Elena Manferdini, founder of the California-based architecture studio Atelier Manferdini , was initially surprised when she was invited to collaborate with the Rome Opera House. A design critic in architecture at the GSD, Manferdini had little background in the art form. Yet, she was contacted by Paolo Cairoli, director of Calibano, the magazine of the Teatro dell’Opera di Roma, who had seen Manferdini’s 2024 exhibition of models, sculptures, and AI illustrations, Flora, at the Italian Cultural Institute in Los Angeles. This encounter eventually led to Atelier Manferdini creating promotional materials for twelve operas and five ballets in the Rome Opera House’s 2025–2026 season.

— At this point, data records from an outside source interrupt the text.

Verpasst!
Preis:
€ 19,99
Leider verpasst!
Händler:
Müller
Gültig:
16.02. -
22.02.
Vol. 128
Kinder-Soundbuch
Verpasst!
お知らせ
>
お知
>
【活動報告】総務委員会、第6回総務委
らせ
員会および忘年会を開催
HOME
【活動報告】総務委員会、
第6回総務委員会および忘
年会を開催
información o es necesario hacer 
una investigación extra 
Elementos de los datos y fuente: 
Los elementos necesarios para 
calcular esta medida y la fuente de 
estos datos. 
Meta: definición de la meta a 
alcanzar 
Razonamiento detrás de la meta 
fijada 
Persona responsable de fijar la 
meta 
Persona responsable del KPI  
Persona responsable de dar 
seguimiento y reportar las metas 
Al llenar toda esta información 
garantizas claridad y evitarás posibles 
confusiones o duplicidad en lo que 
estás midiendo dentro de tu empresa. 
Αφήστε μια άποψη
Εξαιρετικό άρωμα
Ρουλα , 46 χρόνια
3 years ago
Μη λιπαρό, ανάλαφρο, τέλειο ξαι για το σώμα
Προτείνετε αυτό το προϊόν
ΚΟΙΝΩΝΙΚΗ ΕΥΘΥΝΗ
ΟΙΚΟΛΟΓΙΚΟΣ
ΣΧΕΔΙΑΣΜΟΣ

Manferdini’s experience in Rome informed her fall 2025 GSD studio, The Dream Factory. In the course, students selected an opera from the standard canon and designed two sets for a staged performance, as well as costumes for two main characters.
There is a rich history of architects designing opera sets: Frank Gehry and Zaha Hadid created designs for Mozart operas at the Gehry-designed Walt Disney Concert Hall in the early 2000s. Herzog & de Meuron produced work for Attila at the Metropolitan Opera; Kengo Kuma for Simon Boccanegra in Naples. However, most of the students in Manferdini’s course knew little about opera before they enrolled in the studio—much like Manferdini herself prior to her invitation to work in Rome. Early in the semester, students undertook a crash course. They watched several recordings of operas and attended a rehearsal of Verdi’s Macbeth at Boston Lyric Opera. In the early stages of their process, they used the AI image generator Midjourney to collect inspiration and design one costume for each of two main characters in their chosen opera. Later in the semester, they built physical models of the sets.
Design as transformative work
Manferdini approaches set design as a way to bring the art form of opera into the 21st century. “Opera now offers two simultaneous experiences,” she says, “a musical presentation of a classical masterpiece and a theatrical reinterpretation shaped by contemporary design perspective.” For her, this doesn’t merely mean bringing the stories into a modern setting, or incorporating more technology; it involves using design to comment on plots that are often seen as formulaic and rife with misogyny, racism, and other prejudices. Though Manferdini’s work in Rome has encompassed both familiar and new operas, she chose to focus the studio on operas that are part of the canon, such as Madama Butterfly, Carmen, and Die Zauberflöte.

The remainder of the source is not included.